PomaNet: An Optimized CNN Framework for Apple Leaf Disease Detection Using Advanced Image Processing
摘要
Apples are globally cultivated fruits known for their high nutritional value; however, plant diseases significantly affect yield and fruit quality, leading to economic losses. The integration of artificial intelligence in agriculture has enhanced disease detection through advanced deep learning techniques. In this study, a convolutional neural network-based model, PomaNet, is proposed for apple leaf disease detection and is compared with eight pre-trained models, namely, VGG16, ResNet50, DenseNet121, Xception, EfficientNetB3, InceptionV3, MobileNet, and AlexNet.
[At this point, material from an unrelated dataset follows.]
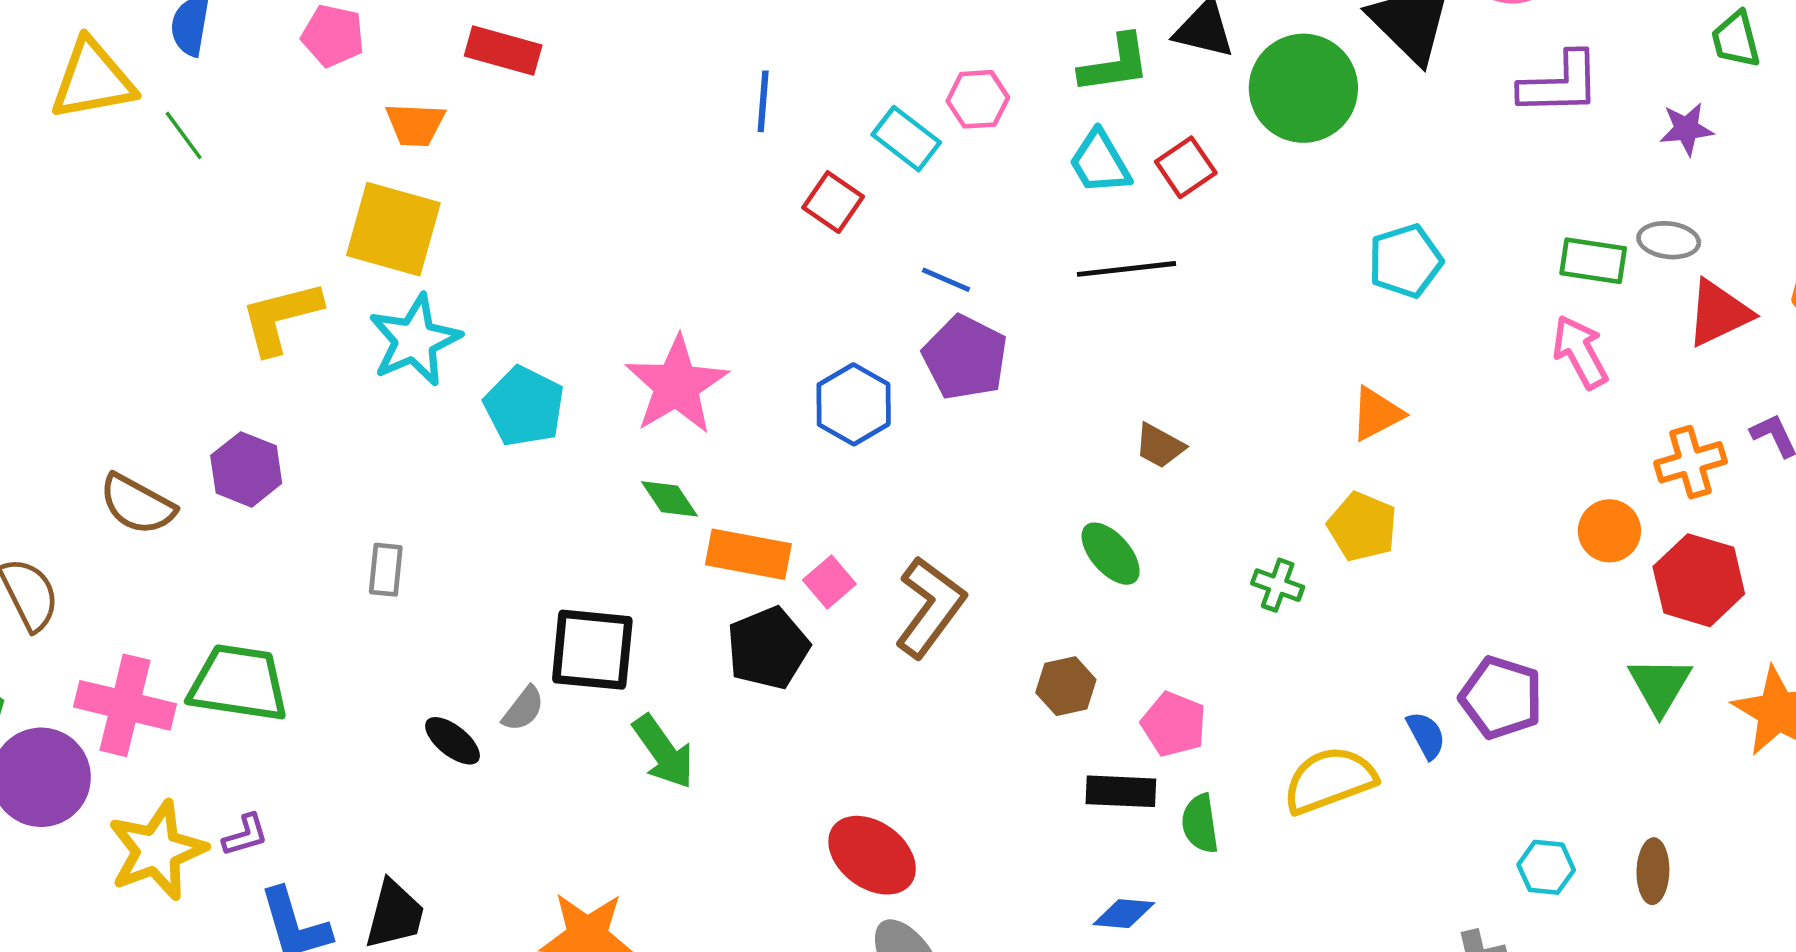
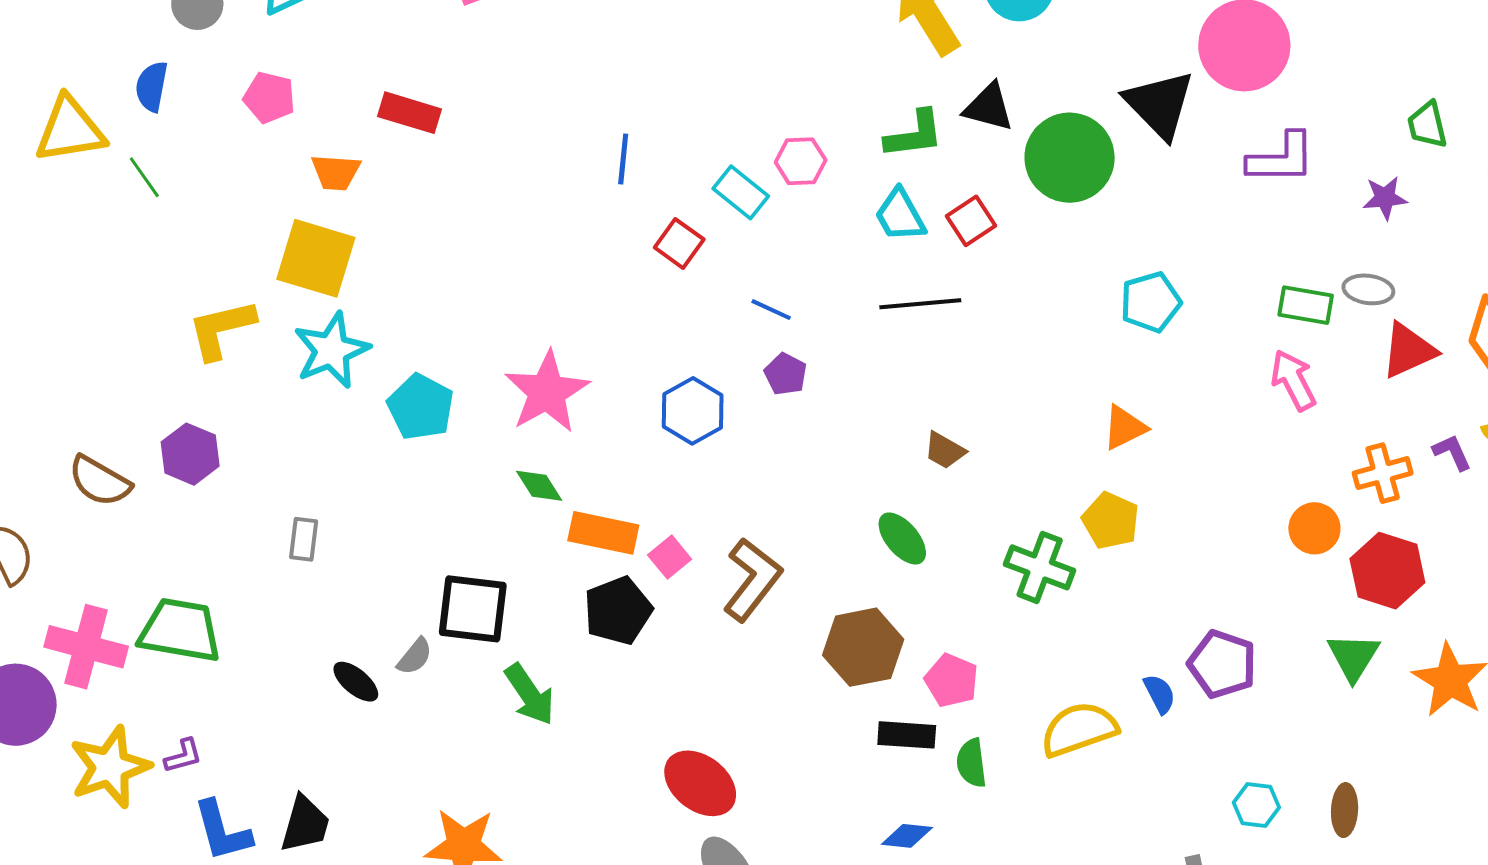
purple pentagon: (965, 358) -> (785, 374), size x0.6
green cross: (1278, 585) -> (1040, 567), size x1.6
brown hexagon: (1066, 686) -> (863, 647), size x1.6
Image preprocessing techniques, including resizing, normalization, Gaussian blurring, and contrast limited adaptive histogram equalization, are applied to improve dataset quality, while data augmentation is used to address class imbalance. Experimental results show that PomaNet outperforms the other models, achieving an accuracy of 99.42%, precision of 99.49%, recall of 99.46%, and F1 score of 99.47%, along with Cohen’s kappa and Matthews correlation coefficient value of 99.27%. Additionally, low error values (mean absolute error: 0.0102, mean squared error: 0.0237, root mean squared error: 0.1540) confirm the effectiveness of the approach. The proposed framework demonstrates strong potential for real-time apple leaf disease detection, enabling timely intervention and improved crop management.